Due to a shortcoming of SSD MobileNet mentioned below, the SSD MobileNet model is also trained on traffic light data gathered from the simulator. A well-documented guide on how this is performed can be found here. Furthermore, linked is a guide on the actual training process using TensorFlow's Object-Detection API.

Performance

On the note of real-time performance, the MobileNet variant of the model is chosen as it significantly reduces the number of parameters in the network, making it faster for training and inference. A drawback of this, however, is that these models tend to offer less accuracy and precision than full models, but in some cases, depending on the computational capability of the system it is run on, the latency gains in inference are well worth the tradeoff.

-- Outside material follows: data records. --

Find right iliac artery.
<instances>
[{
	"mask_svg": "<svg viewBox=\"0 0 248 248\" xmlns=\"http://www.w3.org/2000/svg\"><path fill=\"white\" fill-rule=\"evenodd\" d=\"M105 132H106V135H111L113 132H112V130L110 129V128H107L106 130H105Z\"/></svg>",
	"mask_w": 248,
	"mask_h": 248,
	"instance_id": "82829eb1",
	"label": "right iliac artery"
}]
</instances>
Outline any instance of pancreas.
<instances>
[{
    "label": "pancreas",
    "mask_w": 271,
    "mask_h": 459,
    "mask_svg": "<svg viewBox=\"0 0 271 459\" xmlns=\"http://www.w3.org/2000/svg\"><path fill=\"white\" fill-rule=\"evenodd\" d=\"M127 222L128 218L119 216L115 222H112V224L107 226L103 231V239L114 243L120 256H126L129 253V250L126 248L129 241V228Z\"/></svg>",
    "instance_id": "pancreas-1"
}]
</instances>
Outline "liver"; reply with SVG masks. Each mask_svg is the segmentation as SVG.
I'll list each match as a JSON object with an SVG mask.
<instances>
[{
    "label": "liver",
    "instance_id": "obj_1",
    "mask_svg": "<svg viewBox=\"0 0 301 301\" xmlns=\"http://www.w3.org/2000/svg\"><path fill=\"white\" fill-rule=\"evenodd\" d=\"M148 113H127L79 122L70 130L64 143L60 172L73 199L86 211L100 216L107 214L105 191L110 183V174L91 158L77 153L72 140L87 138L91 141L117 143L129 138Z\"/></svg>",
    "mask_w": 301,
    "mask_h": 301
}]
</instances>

Two models have been tested for inference latency on a batch of sample images: the SSD MobileNet and Faster R-CNN models. Their performances are shown below:

image1

The SSD MobileNet model offers an average latency of 41ms, with a low of 40ms and high of 42ms.

image2

The Faster R-CNN model offers an average latency of 485ms, with a low of ~460ms and high of ~500ms.

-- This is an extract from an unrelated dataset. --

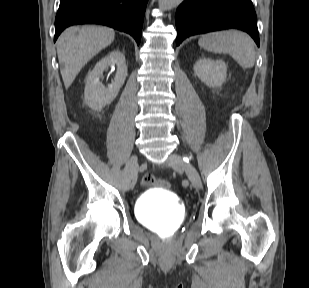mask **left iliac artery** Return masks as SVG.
<instances>
[{"instance_id":"44dca946","label":"left iliac artery","mask_w":309,"mask_h":288,"mask_svg":"<svg viewBox=\"0 0 309 288\" xmlns=\"http://www.w3.org/2000/svg\"><path fill=\"white\" fill-rule=\"evenodd\" d=\"M183 159H184V161L189 162V160L191 159V157L184 156Z\"/></svg>"}]
</instances>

Clearly the SSD MobileNet model (at least on the hardware it has been tested on) is more suitable for real-time applications than Faster R-CNN. Testing in the simulator proved this to be the case as well. It must be noted however that the tradeoff in accuracy and precision may not be suitable for production environments, since in testing it has become clear that the MobileNet model is not able to generalize as well as other models - a model trained on real-world images of traffic lights will not perform with any reasonable amount of accuracy for use in the simulator, and vice-versa. Therefore, if the MobileNet model is used then two models must be trained - one using simulator images, and one using real-world images. The tradeoff in the time it takes to train these models alone may warrant the use of another model altogether.


Recommendations

Improving the Image Detection and Classification Model

  • The current implementation of the image detector and classifier is still fairly computationally intensive. Granted that on most systems, running locally, the code runs well in the simulator, it still does not run with sufficient latency in the workspace environment provided by Udacity. Since the simulator's environment is relatively simple, a potential solution is to create a TensorFlow lite version of the model which may offer latency improvements with similar accuracy.
  • The image detector and classifier currently uses an SSD MobileNet backbone, which has drawbacks of not being able to generalize well enough for use in multiple environments. As such, a model trained for the simulated environment will not be suitable in terms of accuracy for use in the real world, and vice-versa. Different models, such as Faster R-CNN should be trained and tested for use in multiple environments, instead of the SSD MobileNet model.

Performance Optimization

  • The code for this project is mostly implemented in Python. It is recommended that the code be ported to C++, which is supported by ROS and is vastly more performant than Python. This may also resolve the performance issues of performing inference operations on computationally constrained hardware described above.

Conclusions

Path planning, image detection and classification, and control systems have been successfully integrated using ROS to navigate a vehicle around a track in accordance with the project specifications. Recommendations have also been provided for further improvement of the system's image detection and classification performance, and general code performance, which will allow it to be more suitable for real-time applications of a vehicle driving in the real world.